● **YOUR ASSIGNMENT**:
A single number is the whole answer: the count of lines in the records where "Nissan" occurs.

Extracted page text data
+ + + + +
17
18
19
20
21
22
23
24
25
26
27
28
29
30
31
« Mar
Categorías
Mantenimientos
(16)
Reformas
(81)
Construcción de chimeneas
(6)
+ + + + +
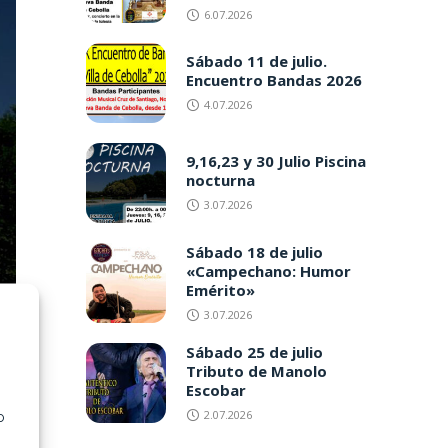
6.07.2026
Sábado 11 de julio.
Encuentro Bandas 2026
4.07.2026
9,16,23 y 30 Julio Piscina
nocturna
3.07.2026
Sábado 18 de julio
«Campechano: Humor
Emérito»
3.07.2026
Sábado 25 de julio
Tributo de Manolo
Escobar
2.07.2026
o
+ + + + +
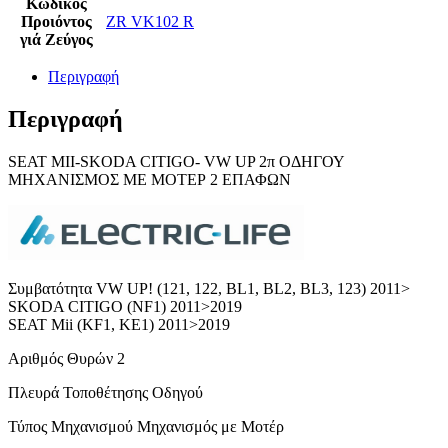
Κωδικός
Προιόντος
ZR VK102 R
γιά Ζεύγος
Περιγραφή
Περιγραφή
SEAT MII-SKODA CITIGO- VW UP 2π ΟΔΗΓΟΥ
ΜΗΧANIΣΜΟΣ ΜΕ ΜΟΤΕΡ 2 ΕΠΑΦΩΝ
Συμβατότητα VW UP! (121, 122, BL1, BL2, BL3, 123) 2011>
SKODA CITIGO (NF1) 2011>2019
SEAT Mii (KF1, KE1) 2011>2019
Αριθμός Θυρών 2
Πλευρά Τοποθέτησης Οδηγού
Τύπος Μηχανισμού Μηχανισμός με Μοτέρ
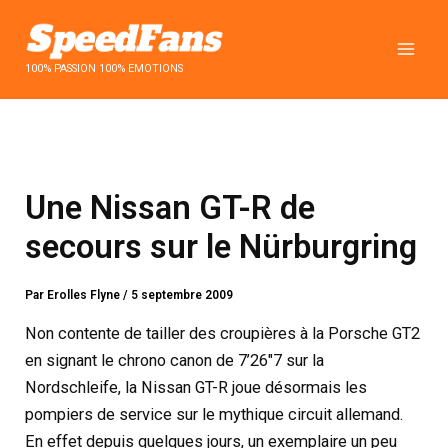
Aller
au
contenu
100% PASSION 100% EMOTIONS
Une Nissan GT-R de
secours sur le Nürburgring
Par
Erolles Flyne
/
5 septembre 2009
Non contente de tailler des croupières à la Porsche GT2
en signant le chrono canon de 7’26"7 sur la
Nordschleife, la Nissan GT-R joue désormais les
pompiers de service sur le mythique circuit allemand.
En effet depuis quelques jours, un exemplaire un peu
+ + + + +
● **SOLUTION TO THE EXERCISE**:
2